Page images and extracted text
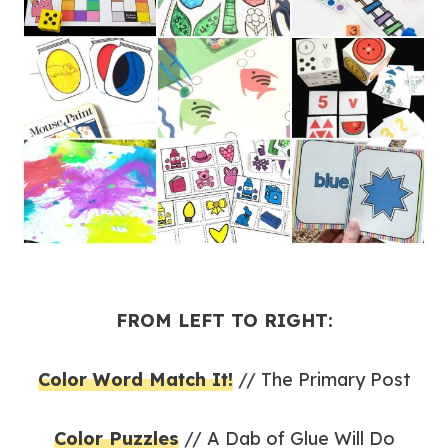
FROM LEFT TO RIGHT:
Color Word Match It!
// The Primary Post
Color Puzzles
// A Dab of Glue Will Do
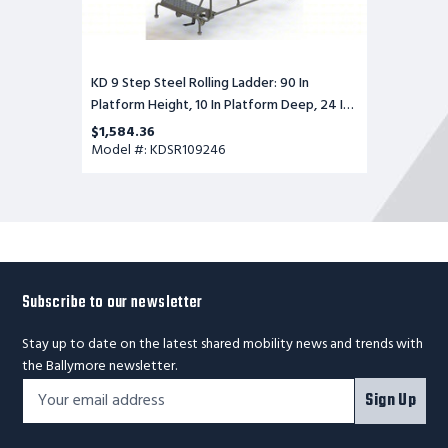
Wide,
Perforated,
35
In
Bottom
KD 9 Step Steel Rolling Ladder: 90 In
Wide
Platform Height, 10 In Platform Deep, 24 In
Platform Wide, Perforated, 35 In Bottom
$1,584.36
Wide
Model #: KDSR109246
Subscribe to our newsletter
Stay up to date on the latest shared mobility news and trends with
the Ballymore newsletter.
Footer
Email
Sign Up
Newsletter
Address*
Signup
Form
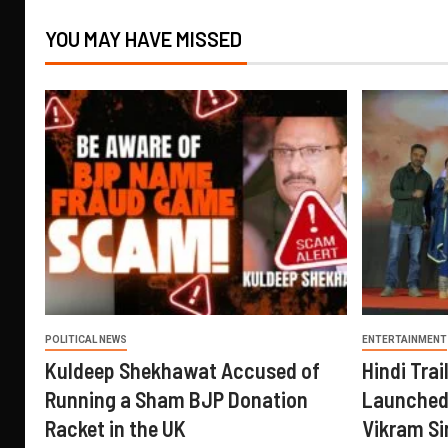
YOU MAY HAVE MISSED
POLITICAL NEWS
ENTERTAINMENT
Kuldeep Shekhawat Accused of
Hindi Trail
Running a Sham BJP Donation
Launched 
Racket in the UK
Vikram Si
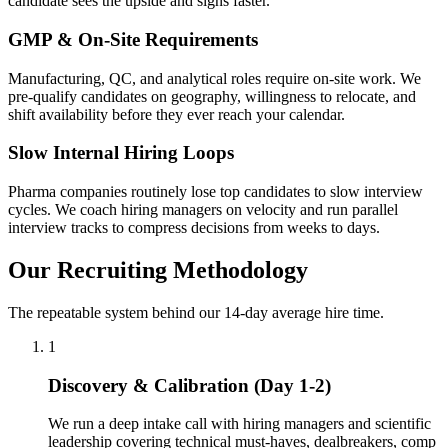
candidate sees the upside and signs faster.
GMP & On-Site Requirements
Manufacturing, QC, and analytical roles require on-site work. We
pre-qualify candidates on geography, willingness to relocate, and
shift availability before they ever reach your calendar.
Slow Internal Hiring Loops
Pharma companies routinely lose top candidates to slow interview
cycles. We coach hiring managers on velocity and run parallel
interview tracks to compress decisions from weeks to days.
Our Recruiting Methodology
The repeatable system behind our 14-day average hire time.
1
Discovery & Calibration (Day 1-2)
We run a deep intake call with hiring managers and scientific
leadership covering technical must-haves, dealbreakers, comp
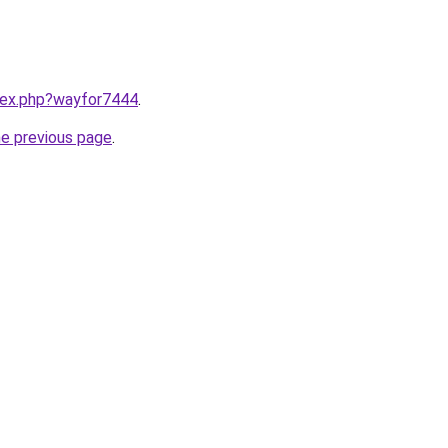
ndex.php?wayfor7444
.
he previous page
.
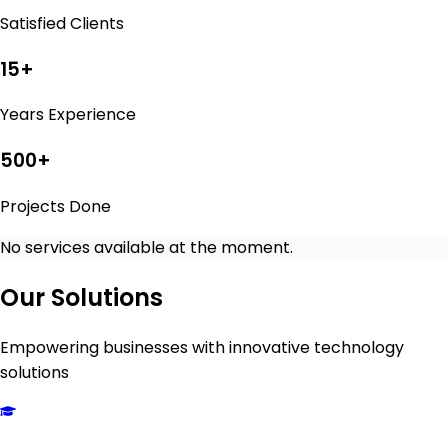
Satisfied Clients
15
+
Years Experience
500
+
Projects Done
No services available at the moment.
Our Solutions
Empowering businesses with innovative technology
solutions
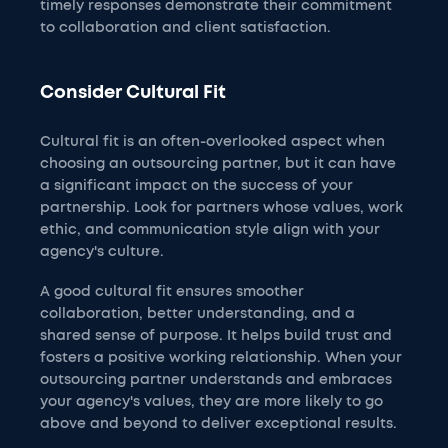
timely responses demonstrate their commitment
to collaboration and client satisfaction.
Consider Cultural Fit
Cultural fit is an often-overlooked aspect when
choosing an outsourcing partner, but it can have
a significant impact on the success of your
partnership. Look for partners whose values, work
ethic, and communication style align with your
agency's culture.
A good cultural fit ensures smoother
collaboration, better understanding, and a
shared sense of purpose. It helps build trust and
fosters a positive working relationship. When your
outsourcing partner understands and embraces
your agency's values, they are more likely to go
above and beyond to deliver exceptional results.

YOUR OBJECTIVE. All the lines above are to be given again exactly as they read, with the pictures removed.

RESPONSE.
FROM LEFT TO RIGHT:
Color Word Match It!
// The Primary Post
Color Puzzles
// A Dab of Glue Will Do
Wide,
Perforated,
35
In
Bottom
KD 9 Step Steel Rolling Ladder: 90 In
Wide
Platform Height, 10 In Platform Deep, 24 In
Platform Wide, Perforated, 35 In Bottom
$1,584.36
Wide
Model #: KDSR109246
Subscribe to our newsletter
Stay up to date on the latest shared mobility news and trends with
the Ballymore newsletter.
Footer
Email
Sign Up
Newsletter
Address*
Signup
Form
YOU MAY HAVE MISSED
POLITICAL NEWS
ENTERTAINMENT
Kuldeep Shekhawat Accused of
Hindi Trail
Running a Sham BJP Donation
Launched 
Racket in the UK
Vikram Si
candidate sees the upside and signs faster.
GMP & On-Site Requirements
Manufacturing, QC, and analytical roles require on-site work. We
pre-qualify candidates on geography, willingness to relocate, and
shift availability before they ever reach your calendar.
Slow Internal Hiring Loops
Pharma companies routinely lose top candidates to slow interview
cycles. We coach hiring managers on velocity and run parallel
interview tracks to compress decisions from weeks to days.
Our Recruiting Methodology
The repeatable system behind our 14-day average hire time.
1
Discovery & Calibration (Day 1-2)
We run a deep intake call with hiring managers and scientific
leadership covering technical must-haves, dealbreakers, comp
ndex.php?wayfor7444
.
he previous page
.
Satisfied Clients
15
+
Years Experience
500
+
Projects Done
No services available at the moment.
Our Solutions
Empowering businesses with innovative technology
solutions
timely responses demonstrate their commitment
to collaboration and client satisfaction.
Consider Cultural Fit
Cultural fit is an often-overlooked aspect when
choosing an outsourcing partner, but it can have
a significant impact on the success of your
partnership. Look for partners whose values, work
ethic, and communication style align with your
agency's culture.
A good cultural fit ensures smoother
collaboration, better understanding, and a
shared sense of purpose. It helps build trust and
fosters a positive working relationship. When your
outsourcing partner understands and embraces
your agency's values, they are more likely to go
above and beyond to deliver exceptional results.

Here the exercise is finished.